# Got our first wahoo to new area



## Wicked rods (Oct 4, 2014)

Took trip with size matters fishing. Left about 6am from Orange Beach Marina trolled many oil rigs what a sight and fishing was good too! Got that first wahoo and had several knock downs but only landed the one wahoo. Caught several vermillion snappers, porgy. I think I'm going too love this place.


----------



## panhandleslim (Jan 11, 2013)

Nice report. Welcome to the area.


----------



## Bravo87 (Jun 19, 2014)

Welcome! As for the wahoo, pics or it didn't happen!


----------



## Wicked rods (Oct 4, 2014)

Thanks fisherman.
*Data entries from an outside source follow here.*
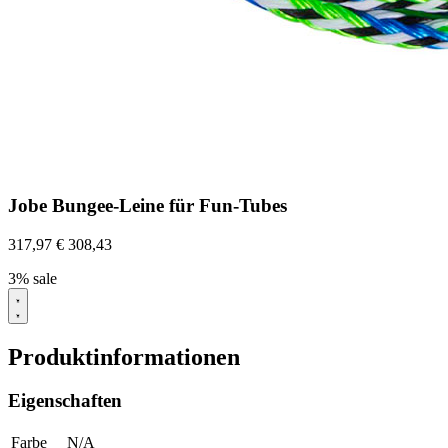
Jobe Bungee-Leine für Fun-Tubes
317,97
€
308,43
3% sale
Produktinformationen
Eigenschaften
Farbe
N/A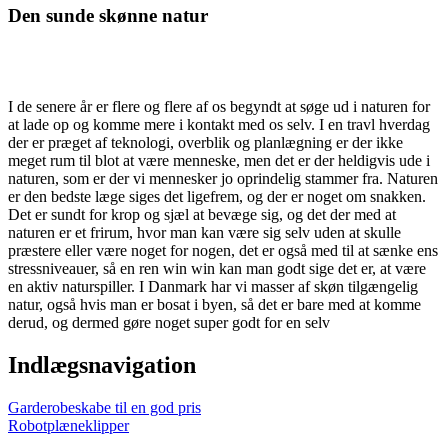
Den sunde skønne natur
I de senere år er flere og flere af os begyndt at søge ud i naturen for
at lade op og komme mere i kontakt med os selv. I en travl hverdag
der er præget af teknologi, overblik og planlægning er der ikke
meget rum til blot at være menneske, men det er der heldigvis ude i
naturen, som er der vi mennesker jo oprindelig stammer fra. Naturen
er den bedste læge siges det ligefrem, og der er noget om snakken.
Det er sundt for krop og sjæl at bevæge sig, og det der med at
naturen er et frirum, hvor man kan være sig selv uden at skulle
præstere eller være noget for nogen, det er også med til at sænke ens
stressniveauer, så en ren win win kan man godt sige det er, at være
en aktiv naturspiller. I Danmark har vi masser af skøn tilgængelig
natur, også hvis man er bosat i byen, så det er bare med at komme
derud, og dermed gøre noget super godt for en selv
Indlægsnavigation
Garderobeskabe til en god pris
Robotplæneklipper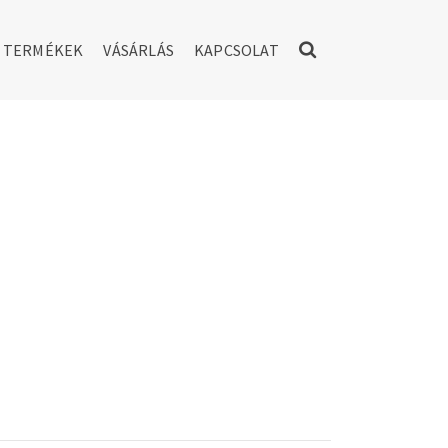
TERMÉKEK
VÁSÁRLÁS
KAPCSOLAT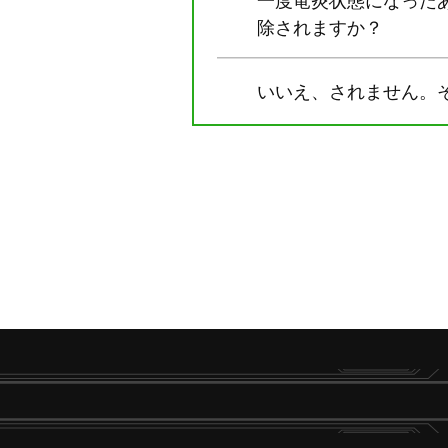
一度竜炎状態になった
除されますか？
いいえ、されません。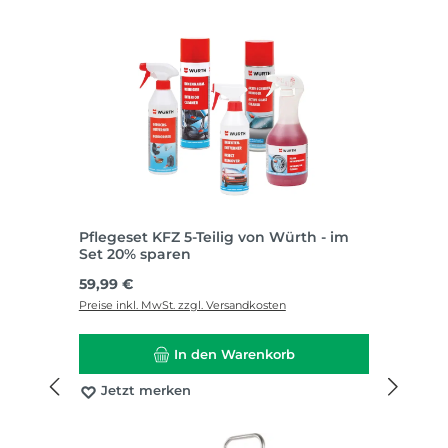
Pflegeset KFZ 5-Teilig von Würth - im
Set 20% sparen
Regulärer Preis:
59,99 €
Preise inkl. MwSt. zzgl. Versandkosten
In den Warenkorb
Jetzt merken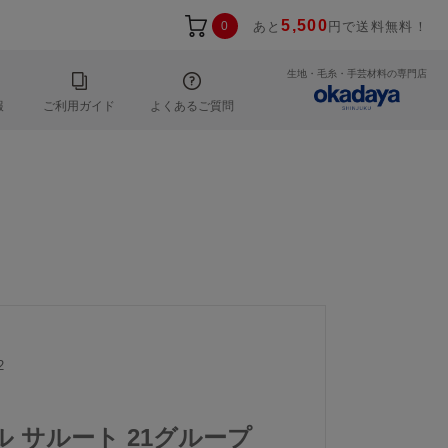
5,500
0
あと
円で送料無料！
生地・毛糸・手芸材料の専門店
報
ご利用ガイド
よくあるご質問
2
ール サルート 21グループ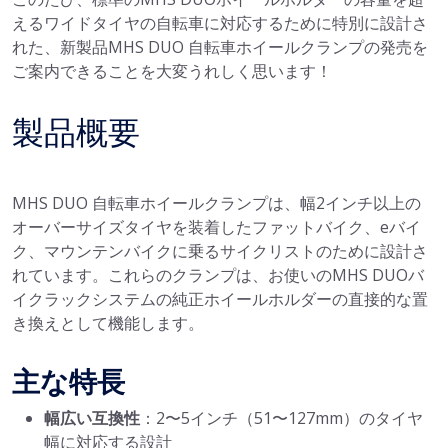
えるワイドタイヤの自転車に対応するために特別に設計さ
れた、新製品MHS DUO 自転車ホイールクランプの発売を
ご案内できることを大変うれしく思います！
製品概要
MHS DUO 自転車ホイールクランプは、幅2インチ以上の
オーバーサイズタイヤを装着したファットバイク、eバイ
ク、マウンテンバイクに乗るサイクリストのために設計さ
れています。これらのクランプは、お使いのMHS DUOバ
イクラックシステムの純正ホイールホルダーの直接的な置
き換えとして機能します。
主な特長
幅広い互換性
：2〜5インチ（51〜127mm）のタイヤ
幅に対応する設計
Yes I understand about the pics I'm having a little trouble trying to figure out how to post them. New to this website thanks again


----------



## lastcast (Oct 12, 2007)

Try this link.
http://www.pensacolafishingforum.com/f22/how-post-pictures-79289/


----------



## Wicked rods (Oct 4, 2014)

I think I got it thanks


----------



## Size Matters (Oct 19, 2014)

Appreciate all the help on the boat that day ! Maybe next trip that YFT will swim our way. Cant complain about those wahoo steaks though !!


----------



## Wicked rods (Oct 4, 2014)

Anytime! Thanks! I can't wait for the up coming trips.


----------



## bcahn (Jan 10, 2013)

Welcome gents, that's a sweet ride!


----------



## Wicked rods (Oct 4, 2014)

Yes.The captain did a nice job on colors and the name. Thanks for comment.


----------



## cobe killer (Apr 13, 2008)

nice hoo! congrats on the first.


----------